Consul 0.2 UI Demo - geetarista
http://demo.consul.io/ui/
======
hardwaresofton
This is exactly what I was waiting to see, great front-end, linked to a well
thought-out and well-documented back end. Great work guys

To elaborate a little more on what I think makes the front end "great": I
think it's very simple. I contemplated making something like this simply
because I think tools like nagios,etc are swiss army knives, BUT they look
really ugly. I don't see why we can't have some beauty in monitoring.

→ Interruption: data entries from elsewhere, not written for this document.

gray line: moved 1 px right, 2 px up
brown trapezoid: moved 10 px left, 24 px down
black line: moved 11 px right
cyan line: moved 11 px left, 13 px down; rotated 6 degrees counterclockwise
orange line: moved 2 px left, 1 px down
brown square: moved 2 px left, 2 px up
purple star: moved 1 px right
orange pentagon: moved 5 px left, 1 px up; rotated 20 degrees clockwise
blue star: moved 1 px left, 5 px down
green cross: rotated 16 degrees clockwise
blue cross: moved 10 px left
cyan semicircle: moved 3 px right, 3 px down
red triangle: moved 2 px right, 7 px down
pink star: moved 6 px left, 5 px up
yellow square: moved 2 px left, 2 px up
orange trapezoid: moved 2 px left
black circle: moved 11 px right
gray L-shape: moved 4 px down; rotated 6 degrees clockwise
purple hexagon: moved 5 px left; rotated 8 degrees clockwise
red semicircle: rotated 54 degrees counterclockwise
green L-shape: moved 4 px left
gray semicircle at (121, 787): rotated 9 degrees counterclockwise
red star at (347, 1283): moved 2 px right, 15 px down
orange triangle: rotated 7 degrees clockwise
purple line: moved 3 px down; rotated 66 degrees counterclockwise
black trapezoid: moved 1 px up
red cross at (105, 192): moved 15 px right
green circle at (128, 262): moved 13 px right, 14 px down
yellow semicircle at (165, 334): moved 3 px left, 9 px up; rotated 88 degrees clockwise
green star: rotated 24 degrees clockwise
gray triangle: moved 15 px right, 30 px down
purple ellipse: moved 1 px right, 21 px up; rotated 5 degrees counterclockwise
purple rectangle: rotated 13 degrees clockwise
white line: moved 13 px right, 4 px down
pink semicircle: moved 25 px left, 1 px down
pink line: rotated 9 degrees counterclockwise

I think that beauty, and function actually come together well in the interface
as it stands now (I know it's not complete) -- I immediately understood where
to look, what to click. While the everyday-user is not going to be unfamiliar
with the interface, I also think an experienced user could benefit from having
the clarity of a detail view, and individual machine view (the right and left
respectively).

One place I can think of that might not be ideal for the kind of design is if
you want to know aggregates/historical data of a certain data center/machine
-- but I think this could easily be remedied by adding a stats page that is
made to show that kind of broad data specifically (or even keep it out of the
core codebase, and just have it be a very very popular plugin -- small tools
ftw)

------
geetarista
The changelog for 0.2 has more details:
[https://github.com/hashicorp/consul/blob/v0.2.0/CHANGELOG.md...](https://github.com/hashicorp/consul/blob/v0.2.0/CHANGELOG.md#020-may-1-2014)

------
munro
After last seeing Consul posted 2 weeks ago, and playing with Docker for
deploying my application, it got some gears turning. I think the two would be
a great combo. Though I like the philosophy of immutable containers that
Docker asserts, where if the topography needs to be reogranized (with linking
containers [1]), you can just tear them down and spin them back up in a
second. In practice this is kind of a pain, and a very top down view. Using
Consul would make it very nice for snapping together infrastructure, with more
robustness provided, i.e. health checks & discovery.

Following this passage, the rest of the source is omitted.